Single by The Drifters

from the album Save the Last Dance for Me
- B-side: "Suddenly There's a Valley"
- Released: November 30, 1960
- Genre: Rhythm and blues
- Length: 2:09
- Label: Atlantic 2087
- Songwriters: Doc Pomus, Mort Shuman
- Producer: Jerry Leiber and Mike Stoller

The Drifters singles chronology
| "Save the Last Dance for Me" (1960) | "I Count the Tears" (1960) | "Some Kind of Wonderful" (1961) |

= I Count the Tears =

"I Count the Tears" is a song written by Doc Pomus and Mort Shuman and performed by The Drifters, with Ben E. King singing lead. In 1960, the track reached No. 6 on the U.S. R&B chart, No. 17 on the U.S. pop chart, and No. 28 on the UK Singles Chart.

It was featured on their 1962 album, Save the Last Dance for Me.

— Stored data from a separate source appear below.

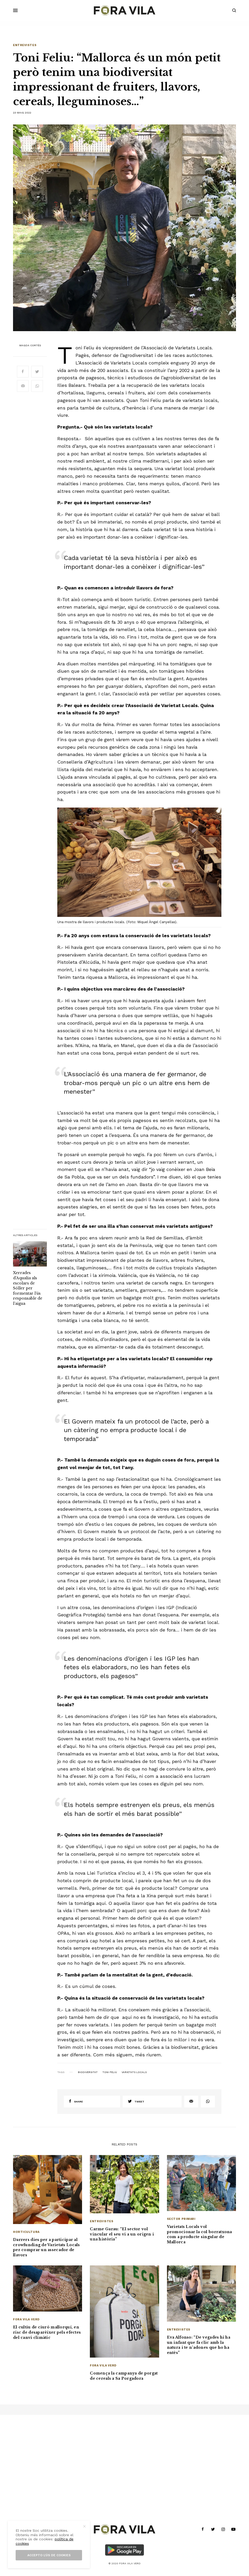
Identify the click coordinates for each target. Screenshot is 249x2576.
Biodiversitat (88, 2072)
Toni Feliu (109, 2072)
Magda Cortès (30, 345)
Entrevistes (24, 45)
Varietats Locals (134, 2072)
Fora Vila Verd (26, 2319)
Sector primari (181, 2219)
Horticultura (26, 2232)
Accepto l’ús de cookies (49, 2555)
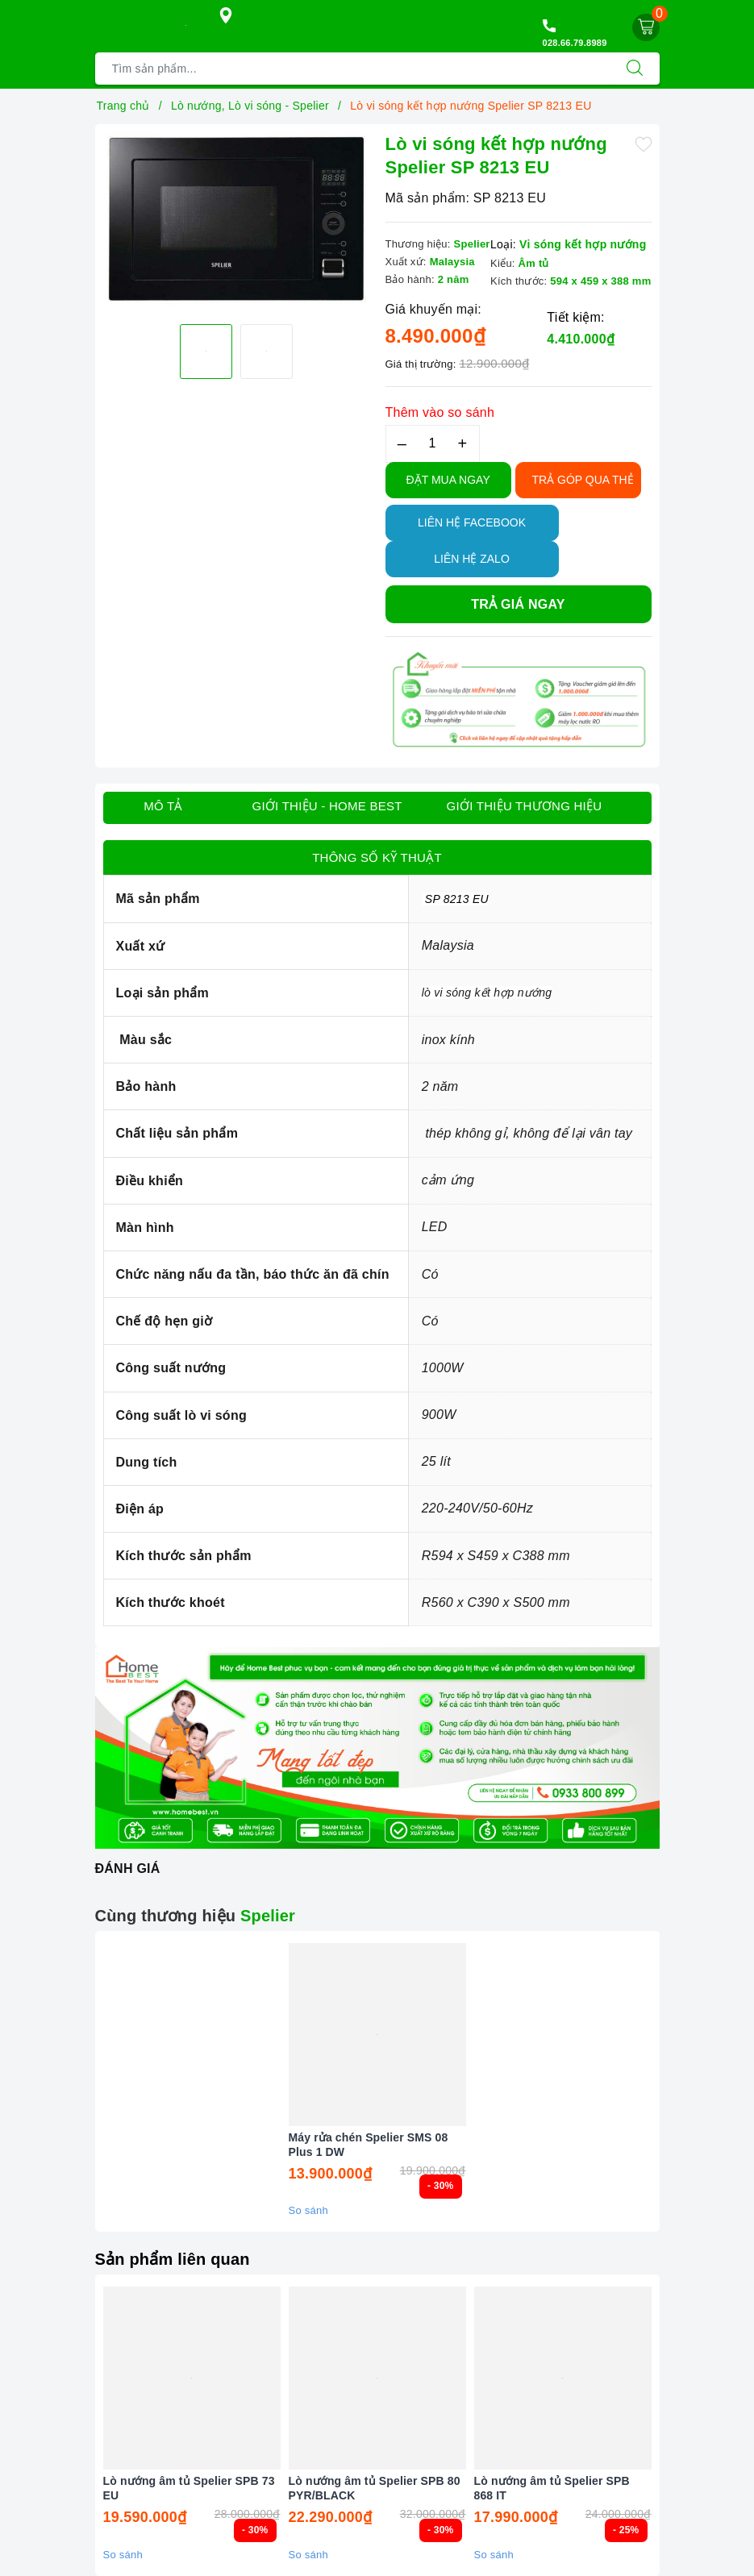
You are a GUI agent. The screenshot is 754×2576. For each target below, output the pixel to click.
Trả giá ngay (517, 604)
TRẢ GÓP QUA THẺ (583, 479)
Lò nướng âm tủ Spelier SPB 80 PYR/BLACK (374, 2488)
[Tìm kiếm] (635, 68)
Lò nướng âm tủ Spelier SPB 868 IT (552, 2488)
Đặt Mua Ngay (448, 479)
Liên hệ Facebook (472, 522)
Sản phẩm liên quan (172, 2259)
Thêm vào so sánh (440, 412)
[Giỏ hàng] (646, 27)
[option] (236, 218)
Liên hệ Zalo (472, 558)
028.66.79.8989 (575, 43)
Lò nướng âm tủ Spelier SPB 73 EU (189, 2488)
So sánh (308, 2210)
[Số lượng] (433, 444)
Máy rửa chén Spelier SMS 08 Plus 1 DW (368, 2144)
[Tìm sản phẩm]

A theme from the song was later used for the chorus of "Let's Live for Today".

==Other versions==
- The Aces released a version of the song as a single in 1964.
- The Searchers released a version of the song on their 1964 album This Is Us.
- Tony Orlando released a version of the song as the B-side to his 1978 single "A Lover's Question".
- Rosanne Cash recorded the song for the 1995 tribute album Till The Night Is Gone: A Tribute To Doc Pomus.